A Maine lobster and a possibly different Dan Backer

A Maine lobster and possibly different Dan Backer

Dan Backer is an activist for campaign finance reform who won McCutcheon v. FEC, the Supreme Court case that lifted aggregate limits on individual contributions to political campaigns. “Money in politics is great,” he told Marin Cogan of New York Magazine. “Restraints on political communication are fundamentally about protecting the status quo, and also about preventing people from having every bit of information they want to consume.”

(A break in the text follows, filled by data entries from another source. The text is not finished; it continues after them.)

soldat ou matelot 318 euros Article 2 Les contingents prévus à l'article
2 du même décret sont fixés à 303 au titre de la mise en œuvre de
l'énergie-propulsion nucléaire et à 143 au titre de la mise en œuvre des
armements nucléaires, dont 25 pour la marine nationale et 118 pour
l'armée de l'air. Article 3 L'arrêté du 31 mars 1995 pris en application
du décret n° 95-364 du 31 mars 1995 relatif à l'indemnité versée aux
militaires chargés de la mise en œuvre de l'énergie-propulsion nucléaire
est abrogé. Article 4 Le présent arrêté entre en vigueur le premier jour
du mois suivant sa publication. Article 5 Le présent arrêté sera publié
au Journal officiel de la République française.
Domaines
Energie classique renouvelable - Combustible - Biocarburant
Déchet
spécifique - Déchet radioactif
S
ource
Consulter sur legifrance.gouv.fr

Backer also has Tourette’s Syndrome. Showing remarkable restraint, Cogan puts this information in paragraph ten:

[Backer has] also helped organize the Stop Pelosi PAC and Stop R.E.I.D. PAC, and helps run the Conservative Action Fund, a tea-party group funded by Shaun McCutcheon. He is rarely the public face of these groups; Backer has Tourette’s syndrome, which causes facial tics and other TV-unfriendly gestures, like the tendency to gesture at you with both middle fingers as he’s speaking.

That’s a rich image. We often think of the claim that money can be speech as inherently disingenuous: you’d only believe that if someone paid you. The image of Backer delivering the Stockton heybuddy along with his argument must have been enormously tempting as a lead. Kudos to Cogan for not doing that, and for presenting Backer as someone who genuinely believes in his cause. I sure do disagree with him, though.